#### PROVIDED MATERIAL

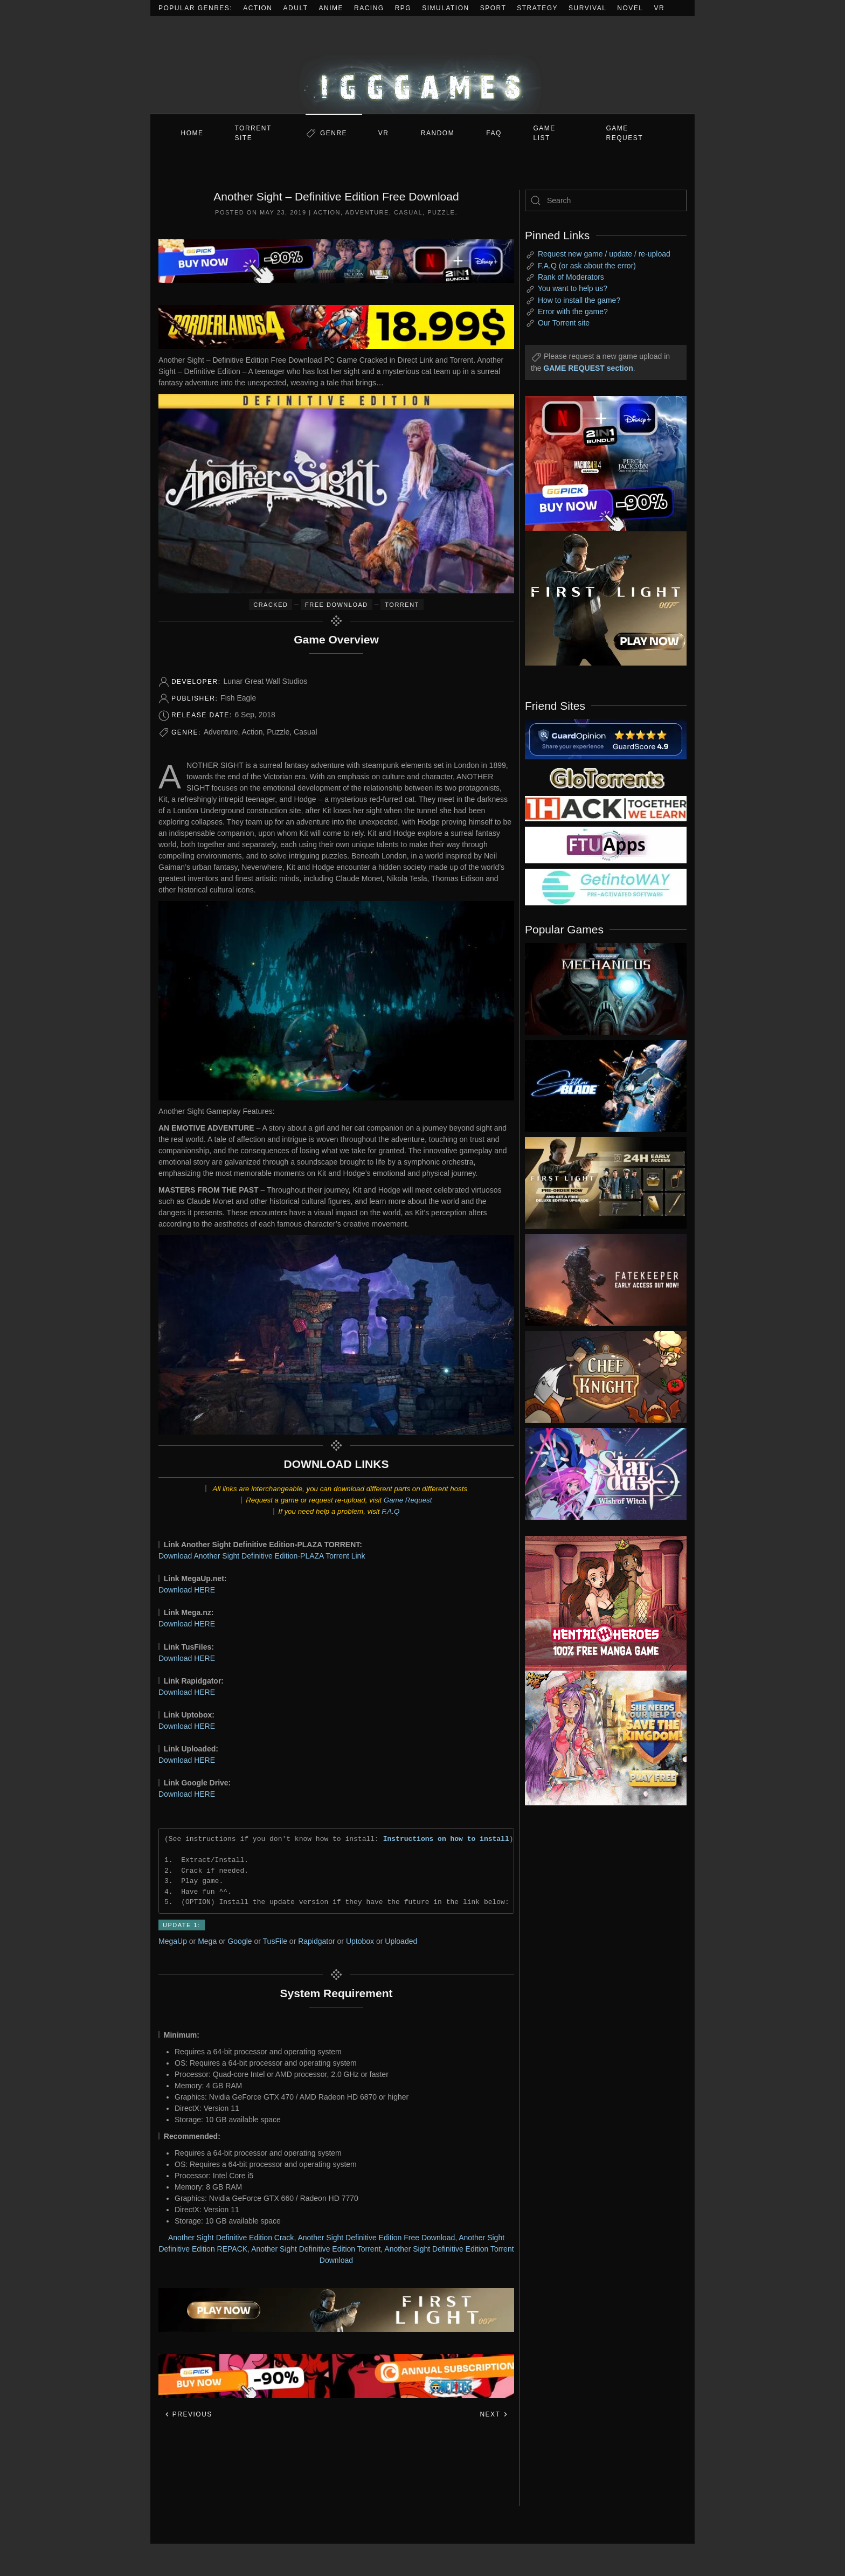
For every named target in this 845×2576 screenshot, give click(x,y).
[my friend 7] (606, 886)
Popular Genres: (195, 8)
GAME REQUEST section (588, 368)
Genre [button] (333, 133)
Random (437, 133)
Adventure (367, 212)
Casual (408, 212)
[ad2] (600, 1603)
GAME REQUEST (624, 133)
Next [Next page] (494, 2414)
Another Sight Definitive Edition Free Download (376, 2237)
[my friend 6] (606, 844)
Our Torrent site (564, 322)
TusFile (275, 1941)
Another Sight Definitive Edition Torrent (315, 2249)
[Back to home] (422, 65)
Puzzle (441, 212)
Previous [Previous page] (188, 2414)
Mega (207, 1941)
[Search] (606, 200)
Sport (493, 8)
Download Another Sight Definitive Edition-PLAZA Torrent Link (261, 1556)
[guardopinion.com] (606, 738)
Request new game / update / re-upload (604, 254)
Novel (630, 8)
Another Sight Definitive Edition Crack (231, 2237)
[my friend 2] (606, 777)
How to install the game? (579, 300)
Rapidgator (316, 1941)
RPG (403, 8)
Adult (295, 8)
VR (659, 8)
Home (192, 133)
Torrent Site (253, 133)
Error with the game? (573, 311)
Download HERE (186, 1589)
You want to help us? (572, 288)
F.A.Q (390, 1511)
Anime (331, 8)
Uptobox (360, 1941)
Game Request (408, 1500)
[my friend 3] (606, 808)
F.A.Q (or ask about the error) (587, 265)
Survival (587, 8)
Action (257, 8)
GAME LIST (545, 133)
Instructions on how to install (446, 1839)
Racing (369, 8)
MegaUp (172, 1941)
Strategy (537, 8)
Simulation (445, 8)
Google (239, 1941)
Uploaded (401, 1941)
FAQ (494, 133)
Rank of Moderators (571, 277)
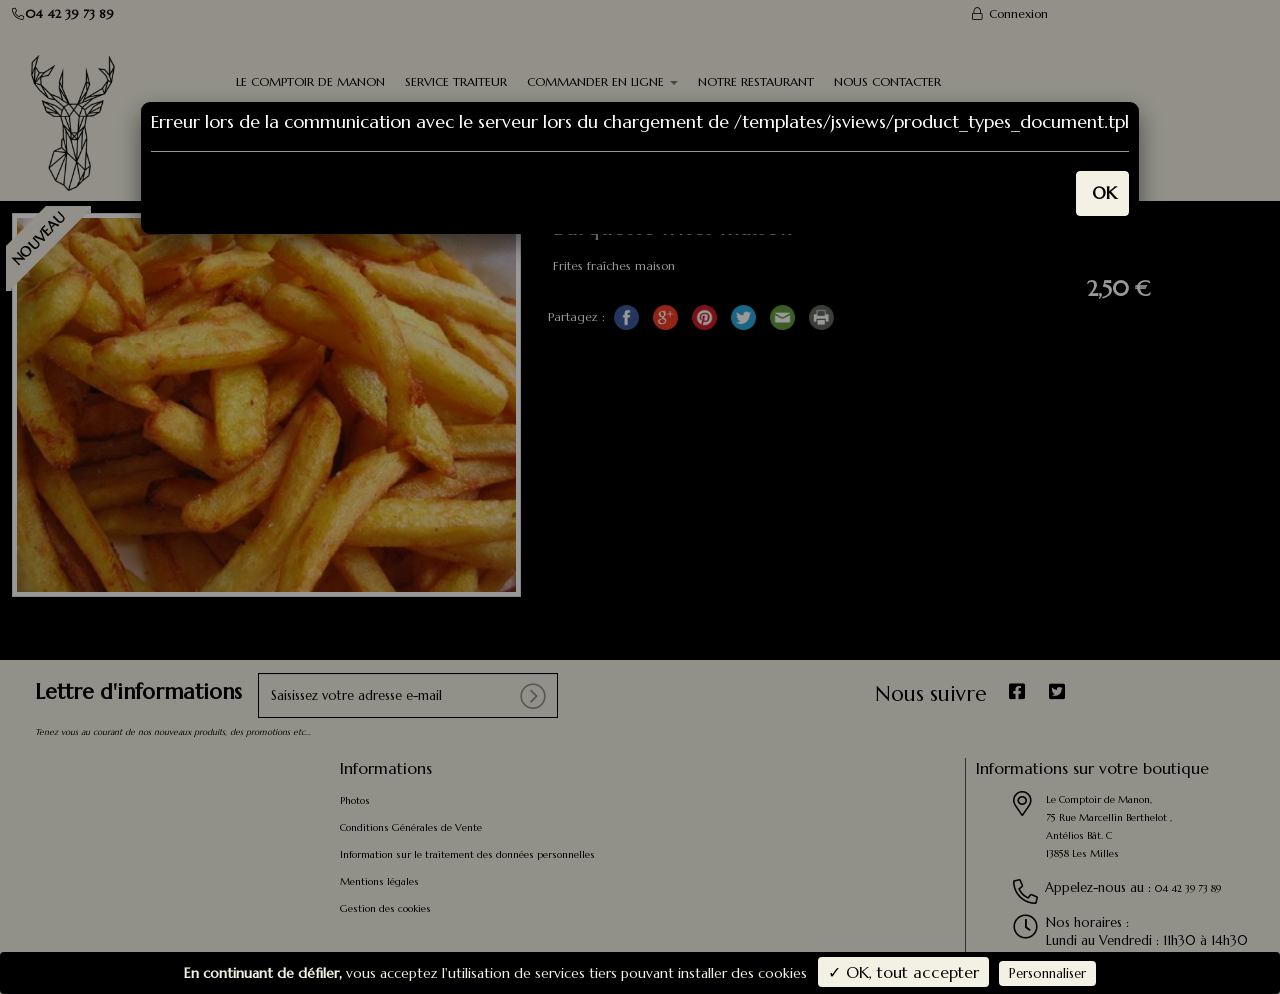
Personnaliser (1047, 973)
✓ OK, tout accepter (903, 972)
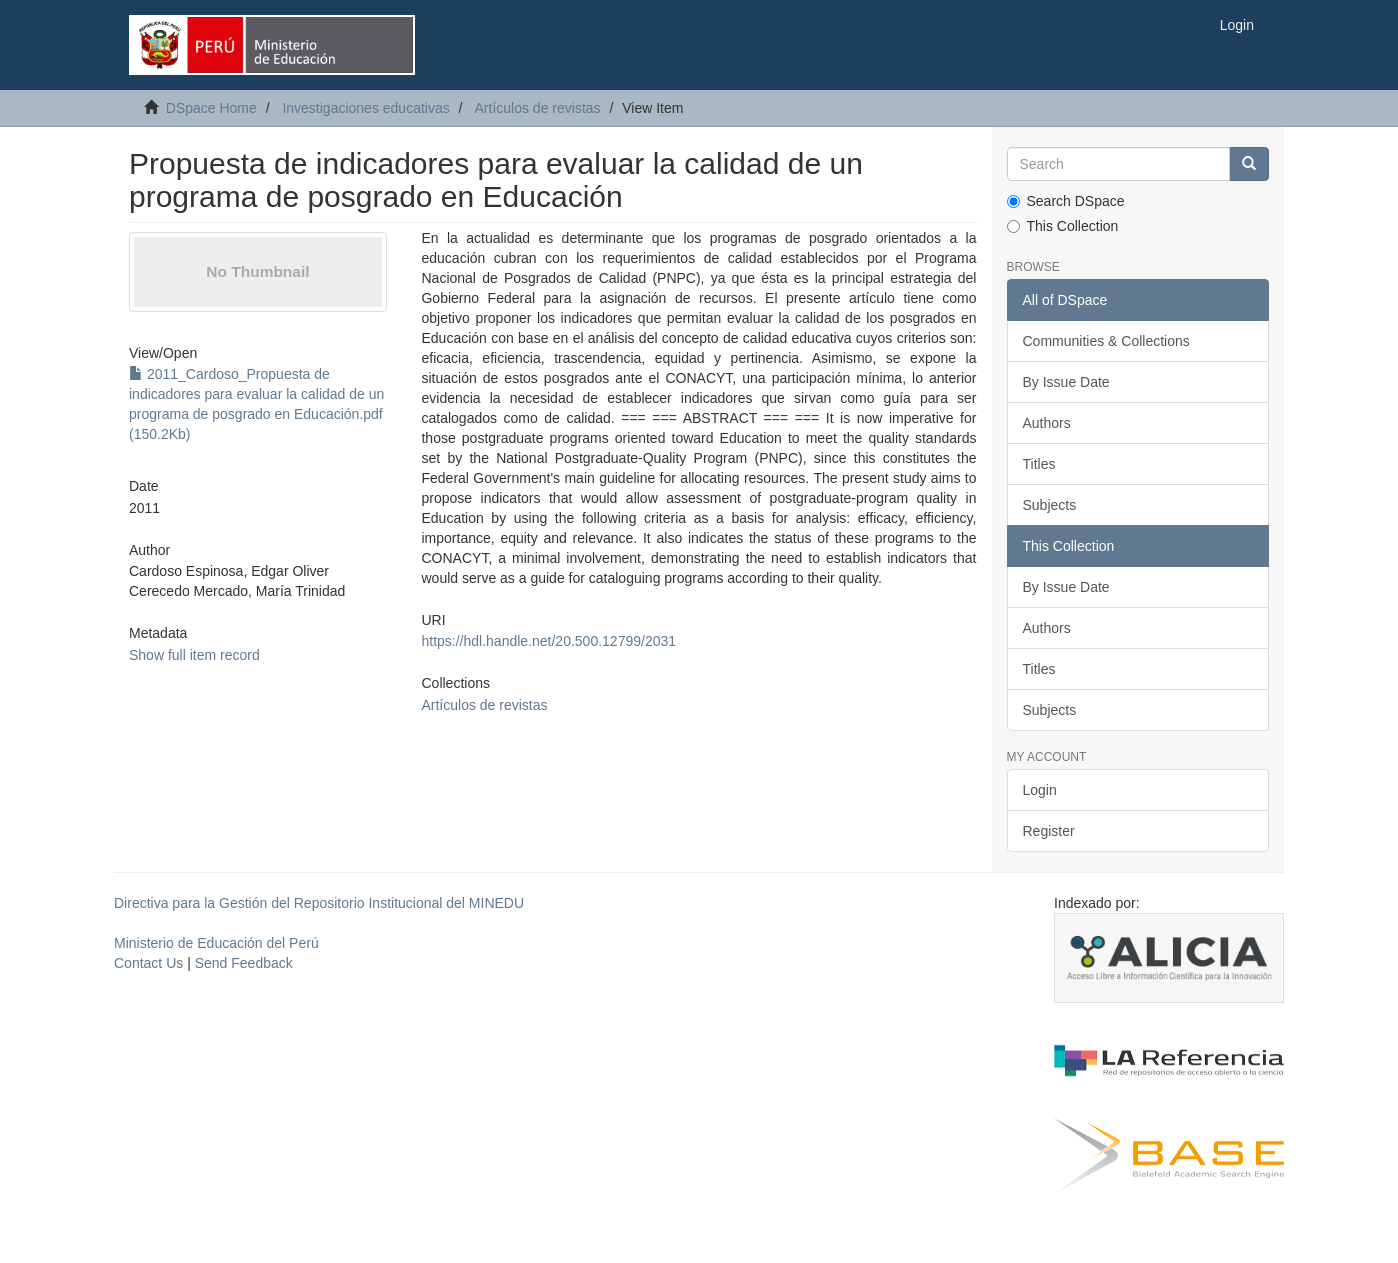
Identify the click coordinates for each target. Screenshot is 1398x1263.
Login (1040, 790)
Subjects (1050, 505)
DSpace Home (211, 108)
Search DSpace (1066, 201)
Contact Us (148, 963)
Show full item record (194, 655)
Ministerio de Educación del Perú (216, 943)
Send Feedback (244, 963)
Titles (1039, 464)
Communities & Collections (1106, 341)
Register (1049, 831)
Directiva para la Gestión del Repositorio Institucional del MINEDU (319, 903)
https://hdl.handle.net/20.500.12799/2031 (548, 641)
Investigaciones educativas (365, 108)
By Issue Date (1066, 382)
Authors (1047, 423)
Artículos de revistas (538, 108)
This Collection (1063, 226)
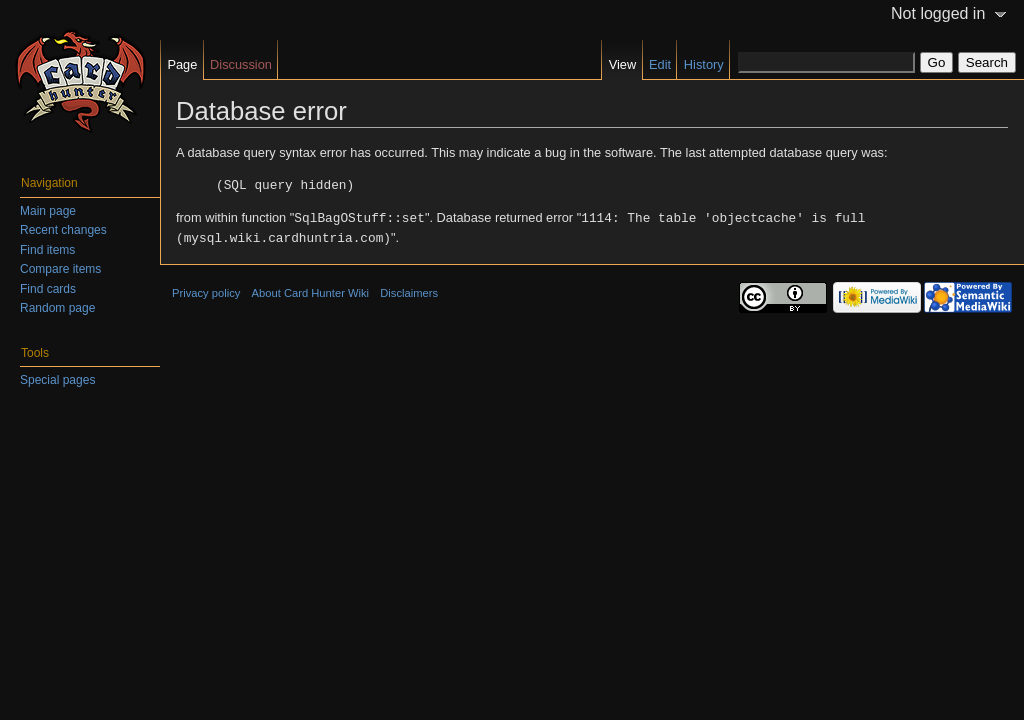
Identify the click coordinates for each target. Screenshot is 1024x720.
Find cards (48, 289)
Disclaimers (409, 290)
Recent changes (63, 230)
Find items (47, 250)
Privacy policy (206, 290)
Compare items (60, 269)
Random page (57, 308)
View (623, 64)
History (704, 64)
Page (182, 64)
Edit (660, 64)
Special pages (57, 380)
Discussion (241, 64)
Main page (48, 211)
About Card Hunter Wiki (311, 290)
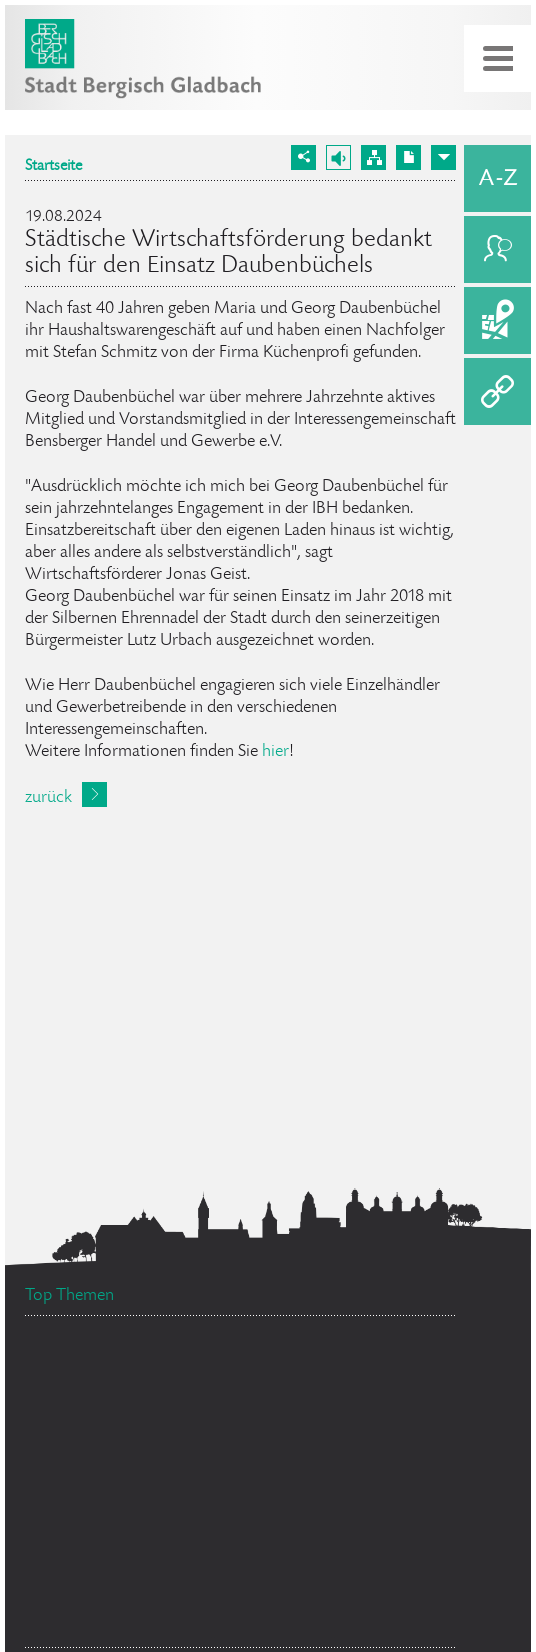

########

WHAT NEEDS TO BE DONE> Copy out only the lines of the records above from the one with "Download Another Sight" through the one with "MegaUp (172, 1941)", exactly as they stand, both included.

YOUR SOLUTION>
Download Another Sight Definitive Edition-PLAZA Torrent Link (261, 1556)
[guardopinion.com] (606, 738)
Request new game / update / re-upload (604, 254)
Novel (630, 8)
Another Sight Definitive Edition Crack (231, 2237)
[my friend 2] (606, 777)
How to install the game? (579, 300)
Rapidgator (316, 1941)
RPG (403, 8)
Adult (295, 8)
VR (659, 8)
Home (192, 133)
Torrent Site (253, 133)
Error with the game? (573, 311)
Download HERE (186, 1589)
You want to help us? (572, 288)
F.A.Q (390, 1511)
Anime (331, 8)
Uptobox (360, 1941)
Game Request (408, 1500)
[my friend 3] (606, 808)
F.A.Q (or ask about the error) (587, 265)
Survival (587, 8)
Action (257, 8)
GAME LIST (545, 133)
Instructions on how to install (446, 1839)
Racing (369, 8)
MegaUp (172, 1941)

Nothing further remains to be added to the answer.